---------- MATERIAL TO PROCESS ----------

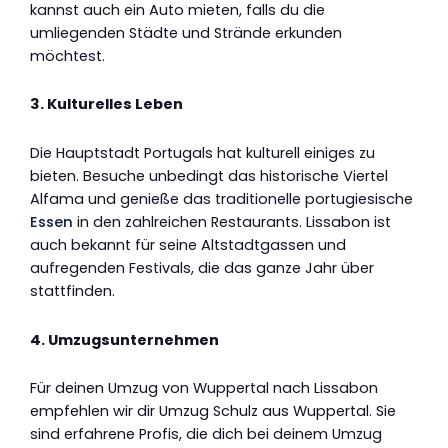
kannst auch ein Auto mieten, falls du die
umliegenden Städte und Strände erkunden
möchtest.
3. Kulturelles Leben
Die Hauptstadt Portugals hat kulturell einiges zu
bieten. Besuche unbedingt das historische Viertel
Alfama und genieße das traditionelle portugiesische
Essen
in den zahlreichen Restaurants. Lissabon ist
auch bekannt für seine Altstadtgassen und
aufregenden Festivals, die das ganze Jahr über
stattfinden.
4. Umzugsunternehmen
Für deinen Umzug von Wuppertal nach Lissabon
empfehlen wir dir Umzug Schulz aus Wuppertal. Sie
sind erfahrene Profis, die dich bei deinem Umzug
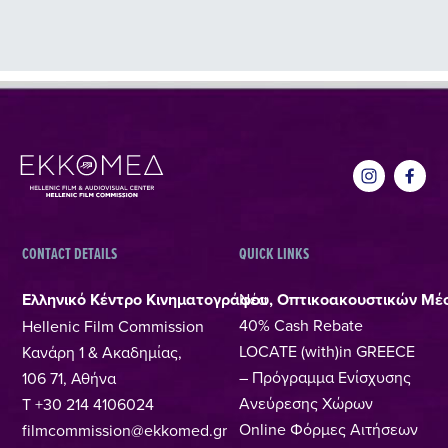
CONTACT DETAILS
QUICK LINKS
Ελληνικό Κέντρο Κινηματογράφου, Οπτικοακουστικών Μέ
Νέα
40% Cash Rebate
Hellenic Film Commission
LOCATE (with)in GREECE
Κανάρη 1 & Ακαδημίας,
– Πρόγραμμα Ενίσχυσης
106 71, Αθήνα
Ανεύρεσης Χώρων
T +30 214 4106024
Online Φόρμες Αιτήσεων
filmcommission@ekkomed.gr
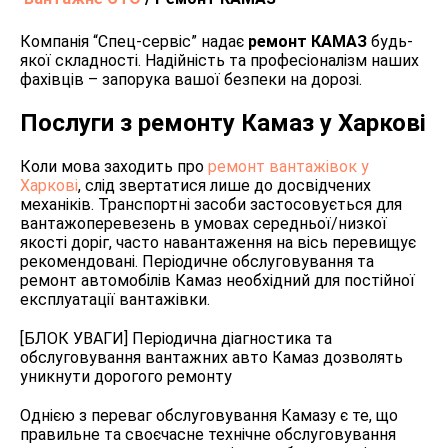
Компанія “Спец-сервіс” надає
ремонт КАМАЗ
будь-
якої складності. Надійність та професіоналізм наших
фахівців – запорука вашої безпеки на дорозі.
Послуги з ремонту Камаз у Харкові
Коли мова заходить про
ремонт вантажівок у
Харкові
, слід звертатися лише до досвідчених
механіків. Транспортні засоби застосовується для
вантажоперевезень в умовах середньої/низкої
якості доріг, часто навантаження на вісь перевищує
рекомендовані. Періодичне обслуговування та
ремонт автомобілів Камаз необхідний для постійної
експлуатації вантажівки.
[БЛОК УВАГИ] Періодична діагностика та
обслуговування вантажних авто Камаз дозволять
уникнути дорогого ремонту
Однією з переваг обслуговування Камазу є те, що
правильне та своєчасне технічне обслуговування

----------

### [YOUR TASK]
Quote the listing above in full, except for the pictures.

### [ANSWER AREA]
kannst auch ein Auto mieten, falls du die
umliegenden Städte und Strände erkunden
möchtest.
3. Kulturelles Leben
Die Hauptstadt Portugals hat kulturell einiges zu
bieten. Besuche unbedingt das historische Viertel
Alfama und genieße das traditionelle portugiesische
Essen
in den zahlreichen Restaurants. Lissabon ist
auch bekannt für seine Altstadtgassen und
aufregenden Festivals, die das ganze Jahr über
stattfinden.
4. Umzugsunternehmen
Für deinen Umzug von Wuppertal nach Lissabon
empfehlen wir dir Umzug Schulz aus Wuppertal. Sie
sind erfahrene Profis, die dich bei deinem Umzug
CONTACT DETAILS
QUICK LINKS
Ελληνικό Κέντρο Κινηματογράφου, Οπτικοακουστικών Μέ
Νέα
40% Cash Rebate
Hellenic Film Commission
LOCATE (with)in GREECE
Κανάρη 1 & Ακαδημίας,
– Πρόγραμμα Ενίσχυσης
106 71, Αθήνα
Ανεύρεσης Χώρων
T +30 214 4106024
Online Φόρμες Αιτήσεων
filmcommission@ekkomed.gr
Компанія “Спец-сервіс” надає
ремонт КАМАЗ
будь-
якої складності. Надійність та професіоналізм наших
фахівців – запорука вашої безпеки на дорозі.
Послуги з ремонту Камаз у Харкові
Коли мова заходить про
ремонт вантажівок у
Харкові
, слід звертатися лише до досвідчених
механіків. Транспортні засоби застосовується для
вантажоперевезень в умовах середньої/низкої
якості доріг, часто навантаження на вісь перевищує
рекомендовані. Періодичне обслуговування та
ремонт автомобілів Камаз необхідний для постійної
експлуатації вантажівки.
[БЛОК УВАГИ] Періодична діагностика та
обслуговування вантажних авто Камаз дозволять
уникнути дорогого ремонту
Однією з переваг обслуговування Камазу є те, що
правильне та своєчасне технічне обслуговування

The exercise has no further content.